At least she did not drop any names in this speech. . .
Welsh singer Charlotte Church has taken aim at the “male-dominated” music industry in a speech at the BBC 6 Music’s annual John Peel Lecture. While the 27-year-old did not call any particular artist out (per se), Miley Cyrus and Rihanna are referenced as some of the victims of the over-sexualized industry. Even indirectly, Cyrus is still part of the every discussion, isn’t she?
“What this industry seems to want of its women increasingly is sex objects that appear childlike. ‘Take your clothes off, show you’re an adult,'” Church stated. “The irony behind this is that the women generally filling these roles are very young, often previous child stars or Disney tweens, who are simply interested in getting along in an industry glamourized to be the most desirable career for young women.”

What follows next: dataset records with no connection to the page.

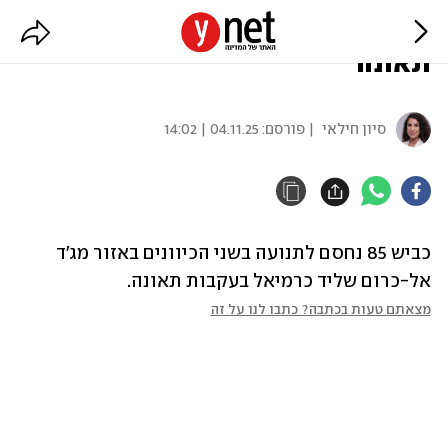
חסימות בכביש 85 ליד כרמיאל עקב
תאונה
סיון חילאי
| פורסם:
04.11.25 | 14:02
כביש 85 נחסם לתנועה בשני הכיוונים באזור מג'ד 
אל-כרום שליד כרמיאל בעקבות תאונה.
מצאתם טעות בכתבה? כתבו לנו על זה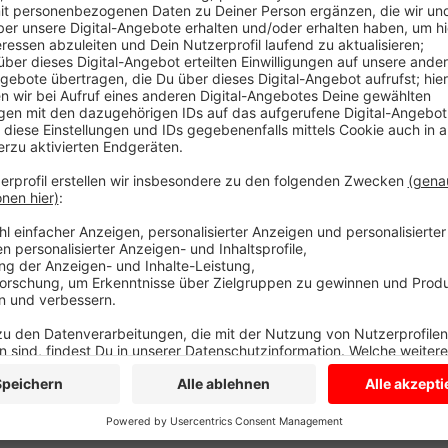
Dabei lagen die Preußen schon 0:2 zurück. Über 5ta
Preußen-Stadion unterstützt.
In der A-Kreisliga Münster holte der SV Bösensell ei
Bösensell ist noch ungeschlagen und Schapdetten w
Hohenholte trennt sich von der SG Selm 1:1 Unentsc
Anzeige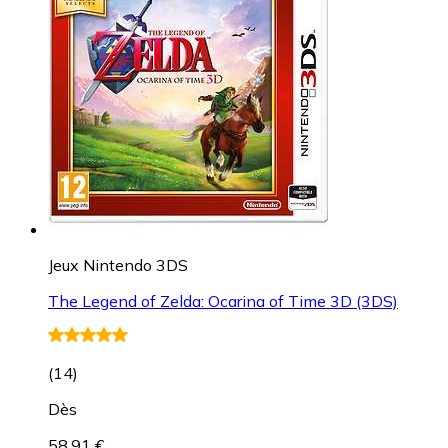
Jeux Nintendo 3DS
The Legend of Zelda: Ocarina of Time 3D (3DS)
(
14
)
Dès
58,91 €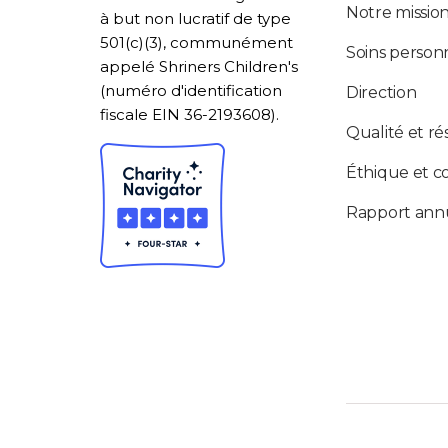
Notre missio
à but non lucratif de type
501(c)(3), communément
Soins personn
appelé Shriners Children's
(numéro d'identification
Direction
fiscale EIN 36-2193608).
Qualité et ré
Éthique et c
Rapport ann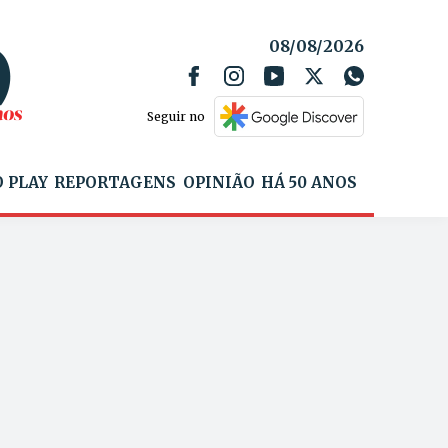
08/08/2026
Seguir no
 PLAY
REPORTAGENS
OPINIÃO
HÁ 50 ANOS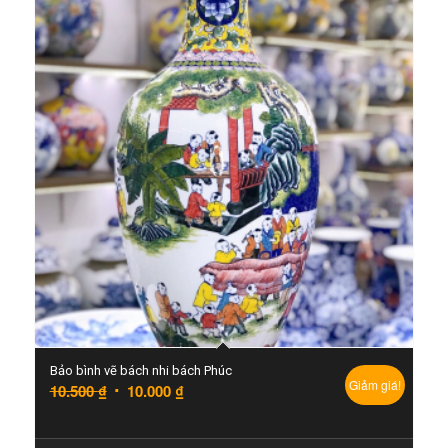
Bảo bình vẽ bách nhi bách Phúc
Giảm giá!
10.500
₫
10.000
₫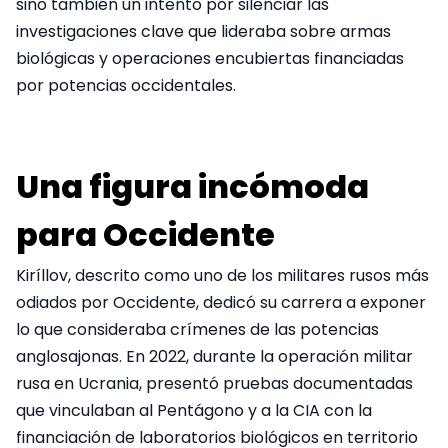
sino también un intento por silenciar las
investigaciones clave que lideraba sobre armas
biológicas y operaciones encubiertas financiadas
por potencias occidentales.
Una figura incómoda
para Occidente
Kiríllov, descrito como uno de los militares rusos más
odiados por Occidente, dedicó su carrera a exponer
lo que consideraba crímenes de las potencias
anglosajonas. En 2022, durante la operación militar
rusa en Ucrania, presentó pruebas documentadas
que vinculaban al Pentágono y a la CIA con la
financiación de laboratorios biológicos en territorio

Did you see the subtle implication? With Cyrus dominating all the headlines with her non-stop nakedness, it’s rather obvious whom Church is referring to as a former “Disney tween.” We’re just glad she didn’t write her 487 letters (our not-so-subtle reference to Sinead O’Connor).
Church is no newcomer to the music industry; she rose to fame as a classical singer when she was only 12-years-old! She then went into pop music in her late teens and early twenties, even succumbing to the pressures of shedding her clothes. (Check out her “Call My Name” music video). Church is now 27-years-old and trying to regain her “clean” image, as well as attempting to steer clear of the tabloids. (She’s been known to be mouthy). So, she knows what she is talking about. She’s been there!
“There was a big clamor to cover my breasts as they wanted to keep me as young as possible,” Church stated. “Then it became, ‘You should definitely get them out, they look great.’
“Whilst I can’t defer all the blame away from myself, I was barely out of my teenage years, and the consequence of this portrayal of me is that now I am frequently abused on social media.”
Adding, “Now I find it difficult to promote my music where it would be best suited.”
Church even addressed the new Rihanna music video for “Pour It Up,” where the singer does quite a bit of booty-shaking, saying, “You only have to look at the online response to see that it is only a matter of time until the public turns on an artist for pushing it too far. But the single, like all Rihanna’s other provocative hits, will make her male writers, producers and record label guys a ton of money.”
So, does Church have a point? Of course, it’s easy to dismiss her and call her a hypocrite — just as Cyrus labelled Sinead O’Connor — but perhaps it’s time to listen? It’s redundant to try to make your own mistakes, so to speak, in an industry that has not altered since inception. The result will be the same. Perhaps, instead of peddling female objectification as sexual liberty and denying the degradation of our gender within the media (sadly, both catalytically aided by fellow female artists), we can actually put our clothes back on and just sing?
Paul McCartney never had to take his clothes off. Michael Jackson was always fully dressed, and so was Elvis Presley. Can the same be said for their female counterparts? We think Miley Cyrus and Rihanna should stop perceiving the commentaries from other women as criticism and more as a plea for change. What do you think?